First, it is good to give thanks to the LORD. The verse does not specify what I should be thankful for and that is probably just as well. An exhaustive list of everything I have to thank God for would span as many pages as The Bible currently contains … possibly more. I can begin with thanking God for my life and the breath that fills my lungs and move forward from that. Why is it good to give thanks to God? Because being thankful is good for both of us. For God, it is a blessing when I thank Him, just as it is a blessing when others thank me. Being thanked let’s us know that what we’ve done is appreciated and noticed and that those who receive it are not taking it for granted. Being thankful is also good for me. A grateful heart is less prone to sins like coveting. If I am focused on all that God has done for me and given me, it is difficult to perceive a lack in that. Not impossible, but extremely difficult.
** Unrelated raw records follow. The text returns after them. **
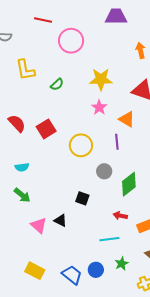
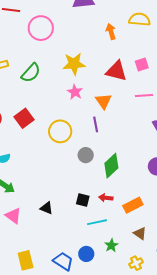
green semicircle: (57, 84) -> (31, 73), size x1.5
orange triangle: (127, 119) -> (103, 101), turned 30
black square: (82, 198) -> (83, 200), moved
pink triangle: (39, 225) -> (13, 216), moved
yellow rectangle: (35, 271) -> (26, 260), turned 54

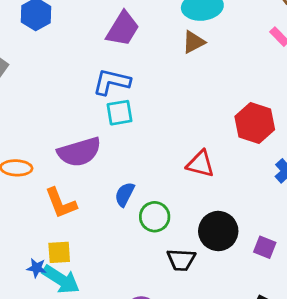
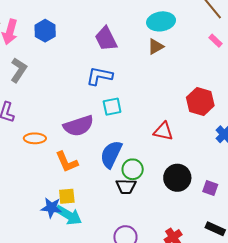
purple trapezoid: (123, 29) -> (106, 39), turned 124
cyan square: (119, 113) -> (112, 107), moved
blue semicircle: (125, 194) -> (111, 154), size x1.6
black trapezoid: (181, 260) -> (126, 186), moved
blue star: (37, 268) -> (51, 208), size x1.5

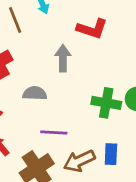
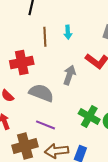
gray semicircle: (35, 93) -> (41, 93), size x1.4

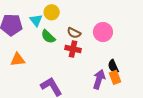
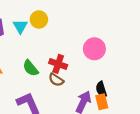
brown semicircle: (74, 33) -> (56, 80), moved
green semicircle: (48, 37) -> (31, 68), moved

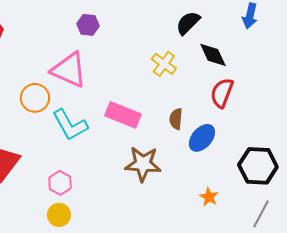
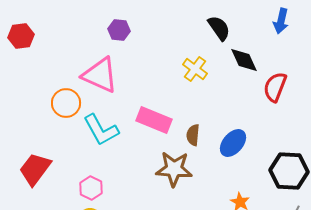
black semicircle: (188, 23) -> (219, 28), turned 100
red semicircle: (222, 93) -> (275, 87), moved
brown semicircle: (176, 119) -> (193, 135), moved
Second, to sing praises to [the] name, [of the] Most High. Thanking God is an act of me praising Him to Him. Praising Him in the context of this part of the verse is praising Him to others. Just as it is good to thank God, it is also good to tell others of His goodness and generous heart toward me. This adds another dimension to the blessings. I bless the heart of God by letting Him know that I have noticed His goodness toward me – as with being thankful. I also remind myself of His goodness toward me in praising Him, building my faith. But this action adds in reminding others of God’s goodness and it builds their faith. This action extends the blessing beyond God and myself to everyone who hears and understands God’s goodness.
Third, to declare [His] lovingkindness in the morning and [His] faithfulness by night. Jeremiah wrote that it is because of God’s mercies (lovingkindnesses) that we are not destroyed and that those mercies are new every morning (Lamentations 3:22-23). Every morning, God trots out a fresh set of mercies to cover the new day. Every night, I can reflect on God’s faithfulness to me; how He never left my side. Morning and evening; day and night I should be considering God’s mercies and His faithfulness and making them known.
How do I do all of this? Well, the psalmist assumes that music will be involved. Lutes and harps and lyres are all mentioned. And music is an excellent way to praise God and to reflect upon His mercy and faithfulness and to thank Him. But music is not required. I can thank God whenever I notice that He has done something for me. I can praise Him by speaking well of Him and what He has done when I talk with others. I can make known His mercies of the day to me when I sit and talk with friends and family at the end of the day. Music is excellent and God definitely loves to hear His children sing to Him and for Him and about Him, but I must be certain that I do not limit myself to that mode of praise and thanks.
One last note: This psalm was written to be sung on the Sabbath. This was intended to be sung when Israel was taking time off from their work to reflect on God and His goodness toward them; to be part of the idea of speaking God’s words to our children when we are at home and when we get up in the morning and go to bed at night (Deuteronomy 11:18-21).
Let me be thankful for all that God is and does. Let me praise Him to anyone who will listen – especially to my fellow believers, that we may swap stories of how great is our God. Let me make known His mercy in the morning and His faithfulness at night. His mercy is what makes relationship possible. His mercy is what dusts me off and sets me back on my feet when I fall. His mercy endures forever.